Serve as an Online Academic Tutor
Online tutoring is one of the most straightforward ways for educators to reach out to their local student population. Students may need help studying for entrance exams or they may be at risk of not fulfilling their educational goals. Teachers can offer generalized tutoring that includes study skills or core subjects or they may have a specific expertise in something like ESL, technology, engineering, or a foreign language. The best thing about one-on-one tutoring is that a teacher can mold the session to meet a student’s individual needs.
My experience has been helping students bridge the gap when it comes to preparing for standardized tests. As many teachers agree, a real-world language arts and literature curriculum, for instance, can be very different from the test-taking skills students must master before taking a standardized exam. Many high schoolers become frustrated with the excessive drills required to succeed on these tests. My goal is to help them study efficiently, with an individualized plan, so they can keep their main focus on classroom work.
Share and Sell Your Lesson Plans Online
A less obvious, but very important, way for educators to reach out to the student community is to help their fellow teachers with lesson plans. Our colleagues are always looking for the next greatest lesson plan or something creative to make the core subjects more interesting to a classroom of 30 youngsters with short attention spans.

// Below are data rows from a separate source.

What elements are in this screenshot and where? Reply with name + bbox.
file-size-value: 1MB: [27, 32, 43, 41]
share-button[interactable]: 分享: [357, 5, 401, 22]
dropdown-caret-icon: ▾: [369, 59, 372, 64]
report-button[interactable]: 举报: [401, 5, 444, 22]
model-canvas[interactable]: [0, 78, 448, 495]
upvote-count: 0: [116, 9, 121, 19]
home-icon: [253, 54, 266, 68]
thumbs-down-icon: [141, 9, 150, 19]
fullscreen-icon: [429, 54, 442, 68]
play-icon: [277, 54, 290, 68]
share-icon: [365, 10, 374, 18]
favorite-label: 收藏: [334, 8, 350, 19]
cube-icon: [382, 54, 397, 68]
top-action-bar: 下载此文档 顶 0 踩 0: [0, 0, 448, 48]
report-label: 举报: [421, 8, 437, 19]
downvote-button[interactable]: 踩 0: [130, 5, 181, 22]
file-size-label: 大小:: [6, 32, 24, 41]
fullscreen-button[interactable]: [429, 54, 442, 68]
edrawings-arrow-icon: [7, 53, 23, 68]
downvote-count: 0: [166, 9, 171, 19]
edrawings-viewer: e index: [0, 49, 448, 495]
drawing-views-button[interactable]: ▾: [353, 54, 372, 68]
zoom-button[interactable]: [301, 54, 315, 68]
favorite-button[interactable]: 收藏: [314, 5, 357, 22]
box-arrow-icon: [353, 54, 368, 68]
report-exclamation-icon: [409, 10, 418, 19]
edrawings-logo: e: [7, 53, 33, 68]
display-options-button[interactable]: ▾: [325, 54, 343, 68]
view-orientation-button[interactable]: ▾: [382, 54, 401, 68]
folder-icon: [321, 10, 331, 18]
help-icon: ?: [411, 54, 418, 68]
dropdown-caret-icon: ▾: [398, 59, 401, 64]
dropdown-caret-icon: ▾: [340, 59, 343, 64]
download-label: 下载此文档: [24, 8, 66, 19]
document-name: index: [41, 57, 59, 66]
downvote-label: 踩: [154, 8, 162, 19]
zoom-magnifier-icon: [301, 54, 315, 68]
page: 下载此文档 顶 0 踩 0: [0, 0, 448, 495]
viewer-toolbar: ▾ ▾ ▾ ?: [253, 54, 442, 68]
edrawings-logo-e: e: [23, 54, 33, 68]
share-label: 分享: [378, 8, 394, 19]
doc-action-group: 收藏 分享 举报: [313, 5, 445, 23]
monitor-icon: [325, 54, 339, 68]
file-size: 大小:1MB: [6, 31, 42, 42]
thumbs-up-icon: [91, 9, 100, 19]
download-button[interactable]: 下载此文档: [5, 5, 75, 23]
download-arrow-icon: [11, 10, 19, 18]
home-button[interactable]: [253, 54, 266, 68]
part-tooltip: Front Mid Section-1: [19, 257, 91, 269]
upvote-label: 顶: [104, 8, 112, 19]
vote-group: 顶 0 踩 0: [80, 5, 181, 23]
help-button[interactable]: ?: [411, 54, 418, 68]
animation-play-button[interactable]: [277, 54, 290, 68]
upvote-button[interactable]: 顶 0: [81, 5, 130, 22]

In the past, teachers were only able to create lesson plans for themselves or fellow teachers within their school, but now companies such as Teachers Pay Teachers offer a convenient online platform to share lesson plans and ideas with teachers nationwide.
I’ve shared a few lesson plans over the years and found that it was not only a great way for me to contribute interesting ideas, but was also an opportunity for me to think in detail about my own lesson plans and what I wanted my students to focus on as a learning objective. Shared lesson plans can be highly intricate, such as a pop-up paperboard Egyptian pyramid project aimed at sixth graders to complete in art class, or something relatively simple, such as holiday coloring sheets to keep third graders busy if a main lesson plan ends earlier than expected. Sharing ideas with teachers in a digital community helps people on both ends of the classroom and supports a give-and-take within a thriving academic community.

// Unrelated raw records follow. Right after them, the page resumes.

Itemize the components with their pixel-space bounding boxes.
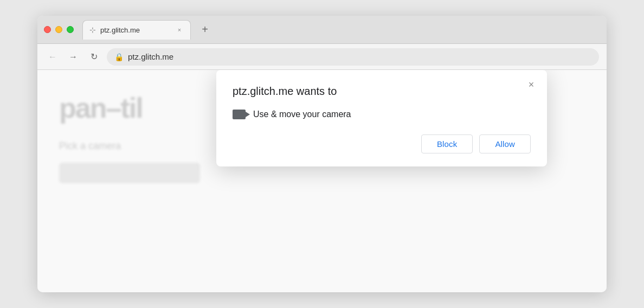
permission-text: Use & move your camera	[253, 110, 351, 119]
traffic-lights	[44, 26, 74, 33]
new-tab-button[interactable]: +	[197, 22, 212, 37]
permission-row: Use & move your camera	[233, 110, 531, 119]
close-button[interactable]	[44, 26, 51, 33]
browser-window: ⊹ ptz.glitch.me × + ← → ↻ 🔒 ptz.glitch.m…	[37, 16, 607, 292]
maximize-button[interactable]	[67, 26, 74, 33]
address-bar[interactable]: 🔒 ptz.glitch.me	[107, 48, 599, 66]
back-button[interactable]: ←	[45, 49, 60, 65]
page-content: pan–til Pick a camera × ptz.glitch.me wa…	[37, 70, 607, 292]
lock-icon: 🔒	[114, 53, 124, 61]
minimize-button[interactable]	[55, 26, 62, 33]
address-bar-row: ← → ↻ 🔒 ptz.glitch.me	[37, 44, 607, 70]
url-text: ptz.glitch.me	[128, 52, 173, 61]
tab-title: ptz.glitch.me	[100, 26, 171, 34]
tab-drag-icon: ⊹	[89, 25, 96, 34]
browser-tab[interactable]: ⊹ ptz.glitch.me ×	[82, 20, 191, 40]
popup-title: ptz.glitch.me wants to	[233, 85, 531, 98]
title-bar: ⊹ ptz.glitch.me × +	[37, 16, 607, 44]
page-input-blurred	[59, 163, 200, 183]
block-button[interactable]: Block	[421, 134, 473, 153]
reload-button[interactable]: ↻	[86, 49, 101, 65]
allow-button[interactable]: Allow	[479, 134, 531, 153]
tab-close-icon[interactable]: ×	[175, 25, 184, 34]
popup-buttons: Block Allow	[233, 134, 531, 153]
forward-button[interactable]: →	[66, 49, 81, 65]
popup-close-button[interactable]: ×	[524, 78, 538, 92]
permission-popup: × ptz.glitch.me wants to Use & move your…	[216, 70, 547, 166]
camera-icon	[233, 110, 246, 119]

Contribute to an Online Education Blog
Educators who have a little bit of time here and there might enjoy writing for an education blog. Coordinating an entire blog is a giant time commitment, but there are many excellent sites to which teachers can contribute on a monthly basis. Also, you may consider working with colleagues in your school district to create a blog that meets the specific needs of local students and teachers.
One of the best things about contributing to education blogs is that it gives teachers an opportunity to share personal experiences, from engaging a classroom with 40 plus students to coping with budgetary issues to dealing with the latest difficult topic in the news. In addition to following KQED’s In the Classroom blog, check out Teach.com’s ranking of education blogs.
Serve as an Online College Scholarship Mentor
Most students have access to a college counselor at their local public school, but many students don’t have access to services that help them transition financially from high school to college. There are many students who could use a little extra guidance, whether they reside in the foster care system, are applying through an international scholarship fund, or come from a home school system.
I have worked with a few students who applied for full scholarships in the United States, but, because they lived internationally, didn’t have access to college counseling services through the U.S. public school system. No matter where they live, students who are relying on scholarship money to attend university often need help organizing essential deadlines, filling out endless forms, and figuring out how to fit their entire life’s story into 550 words.